Finding the MacLaurin series for $f(x)=(1+\frac{1}{x})^x$. I am currently having difficulty in computing the MacLaurin series for the function $f(x) = (1+\frac{1}{x})^x$.
Please note: I am aware that this can be solved by using the binomial series expansion, and that by allowing $n$ to tend to infinity will produce the series expansion for $e$.
My primary concern/query is as to why I cannot produce this series using the MacLaurin method? 
UPDATE: the first derivative to this function: 
((x^-1+1)^x)*(ln(x^-1+1)−1/(x^-1+1)x) tends to infinity when x is set to zero (undefined). Would it then be appropriate to assume this function cannot be solved the Maclaurin way? 
Note: I am aware that a Maclaurin series is simply a Taylor series approximated from 0
 A: A Maclaurin series is defined for a function only if it (and all its derivatives) are defined at zero...  So what about $(1+\frac{1}{x})^x$ ???  for negative irrational $x$, it must be complex, right?  So your function is not differentiable at zero.
A: You need  to define the function in the complex plane, e.g. through:
$$ f(x) = \exp \left( x \log\left( 1 + \frac{1}{x}\right) \right) .$$
Here, the tricky part is the log for which you need to specify a branch cut.
For example, you may say that $\log(z)$ is defined for $z\in {\Bbb C}\setminus {\Bbb R}_-$, so that $f$ becomes defined for $x\notin [-1,0]$. You may choose other branch cuts but for $f$ you will always get some branch cut between $0$ and $-1$. Now $f(x)$ tends to $e$ as $|x|\rightarrow \infty$ so indeed $f$ does have a Laurent expansion which you may find by expansion of $\log$:
$$ f(x) = \exp ( x \sum_{k\geq 1} \frac{(-1)^{k-1}x^{-k}}{k} ) = 
e \cdot \exp \sum_{p\geq 1} \frac{(-x)^{-p}}{p+1} = e \cdot  
\exp \left(-\frac{1}{2x} + \frac{1}{3x^2} \pm ...\right) $$
which you may then expand further... It converges for $|x|>1$.

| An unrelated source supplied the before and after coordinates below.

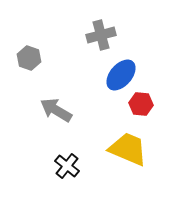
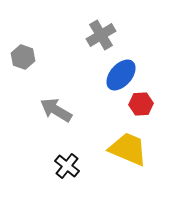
gray cross: rotated 16 degrees counterclockwise
gray hexagon: moved 6 px left, 1 px up
red hexagon: rotated 10 degrees counterclockwise
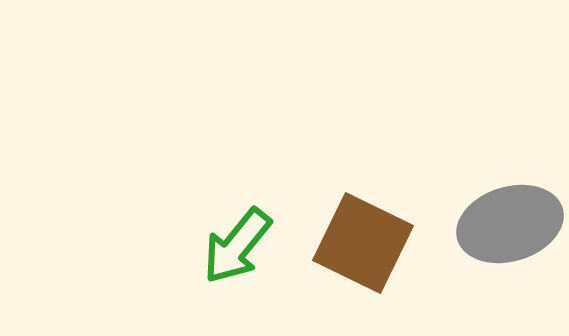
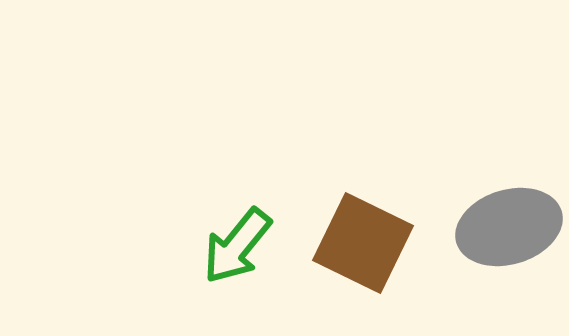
gray ellipse: moved 1 px left, 3 px down
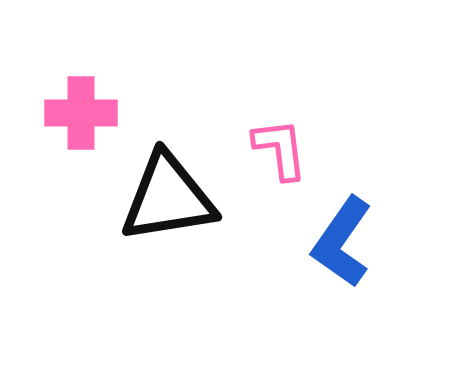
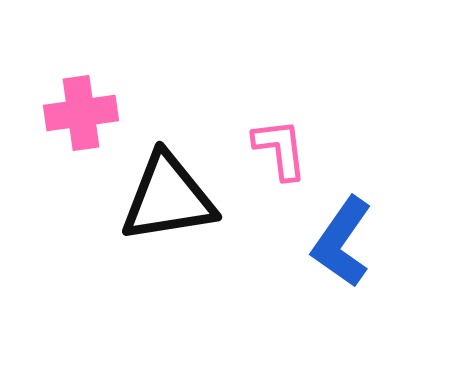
pink cross: rotated 8 degrees counterclockwise
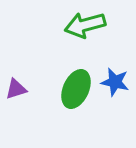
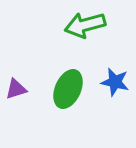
green ellipse: moved 8 px left
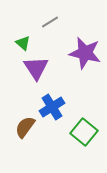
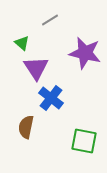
gray line: moved 2 px up
green triangle: moved 1 px left
blue cross: moved 1 px left, 9 px up; rotated 20 degrees counterclockwise
brown semicircle: moved 1 px right; rotated 25 degrees counterclockwise
green square: moved 9 px down; rotated 28 degrees counterclockwise
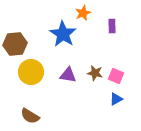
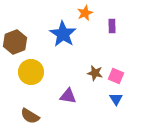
orange star: moved 2 px right
brown hexagon: moved 2 px up; rotated 15 degrees counterclockwise
purple triangle: moved 21 px down
blue triangle: rotated 32 degrees counterclockwise
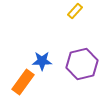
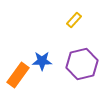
yellow rectangle: moved 1 px left, 9 px down
orange rectangle: moved 5 px left, 7 px up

A: I don't think that we can expand $(1+\frac1x)^x$ around $x=0$. We can however expand it around $x=\infty$. Setting $t = 1/x$ we have the expression $(1+t)^{1/t}$ that can be expanded using the generalized binomial formula:
$$(x+y)^r = x^r + rx^{r-1}y + \frac{r(r-1)}{2}x^{r-2}y^2 + \frac{r(r-1)(r-2)}{6}x^{r-3}y^3+\cdots$$
Taking $x=1$, $y=t$ and $r=1/t$ we get
$$
(1+t)^{1/t} = 1 + \frac1t t + \frac12 \frac1t \left(\frac1t-1\right) t^2 + \frac16 \frac1t\left(\frac1t-1\right)\left(\frac1t-2\right) t^3 + \cdots \\
= 1 + 1 + \frac12(1-t) + \frac16(1-t)(1-2t) + \cdots
$$
The constant term is $1+1+\frac12+\frac16+\cdots=e$ as we could expect from $\lim_{t \to 0} (1+t)^{1/t} = e$.
Perhaps someone else will calculate the other terms.